La guerra es un signo de la parte oscura humana de la que se jacta y encima crea una cultura de vida con lo bélico. Provocar una guerra es inútil siempre, y así lo viene advirtiendo siglo tras siglo la homérica Ilíada. Aquél conflicto fue el paradigma de guerra inútil en el que todos pierden. Algún lector quizá pueda imaginarse beneficios gracias a la existencia de tal o cual conflicto armado, pero su imaginación no suele llegar más allá de sus propios intereses.

Tal y como están las cosas, va a ser difícil sacarnos de la memoria aquel Trío de las Azores con Bush, Blair y Aznar dando la patada al avispero de Iraq con el inconfesable objetivo del control geopolítico de la zona y el control del petróleo (no sólo su extracción).
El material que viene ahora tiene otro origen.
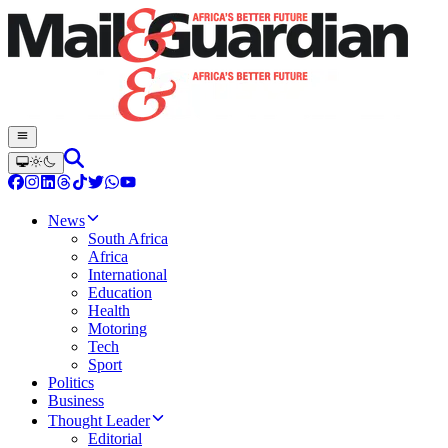
News
South Africa
Africa
International
Education
Health
Motoring
Tech
Sport
Politics
Business
Thought Leader
Editorial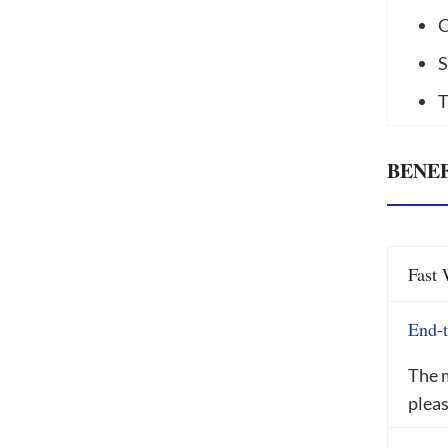
C
S
T
BENEF
Fast 
End-t
The m
pleas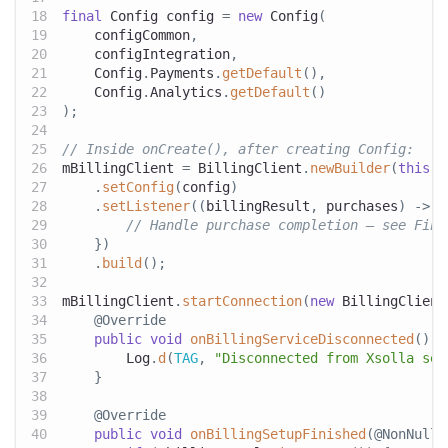
final
Config
 config 
=
new
Config
(
    configCommon
,
    configIntegration
,
Config
.
Payments
.
getDefault
(
)
,
Config
.
Analytics
.
getDefault
(
)
)
;
// Inside onCreate(), after creating Config:
mBillingClient 
=
BillingClient
.
newBuilder
(
this
)
.
setConfig
(
config
)
.
setListener
(
(
billingResult
,
 purchases
)
->
{
// Handle purchase completion — see Fina
}
)
.
build
(
)
;
mBillingClient
.
startConnection
(
new
BillingClient
@Override
public
void
onBillingServiceDisconnected
(
)
{
Log
.
d
(
TAG
,
"Disconnected from Xsolla ser
}
@Override
public
void
onBillingSetupFinished
(
@NonNull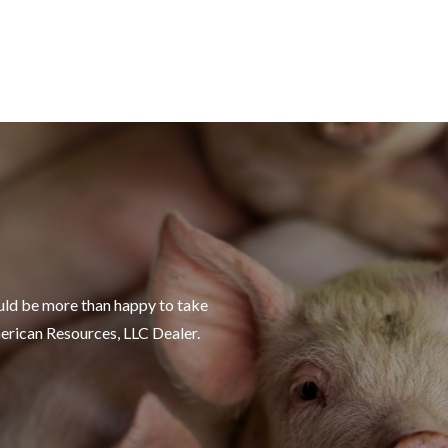
uld be more than happy to take
merican Resources, LLC Dealer.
Luego llegarían los atentados de Nueva York, Londres y Madrid y todo ha ido a peor con nuevos errores e injusticias hasta encontrarnos de bruces con la guerra yihadista en plena capital de la Unión Europea.

Lo de Siria es todavía más bárbaro e indigno. Un dictador bombardea y destruye a su propia gente. Muertos, destrucción masiva y cientos de miles de refugiados que junto a los que se acumulan de otros conflictos, se cuentan por millones. Mientras tanto Rusia y China han ejercido su derecho de veto en la ONU para que no se condene al régimen de Assad. El derecho no escuchado de asilo a las puertas de Europa nos recuerda el principal fracaso colateral de las guerras modernas, donde las víctimas son mayoritariamente civiles, y no militares.

Nada hay mejor que la cultura de la paz. No existe la guerra buena, y jamás podremos justificar a quien propicie una guerra, como tantas veces se ha hecho. Lo bélico mueve miles de millones y suele estar alimentado por la codicia y el odio ¿Por qué no son capaces los gobernantes de aliarse para extender la paz? ¿Qué habría pasado si Aquiles siguiendo su primer impulso hubiese vuelto a su casa de Ftía para retirarse con los suyos? La Ilíada finaliza como todas las guerras, con vidas destrozadas, un rosario de funerales, duelos inconsolables y el fracaso de la vida humana. Homero, en fin, no vacila en este juicio: la vida es más valiosa incluso que la gloria; y lo pone en boca de Aquiles, el héroe de la guerra de Troya.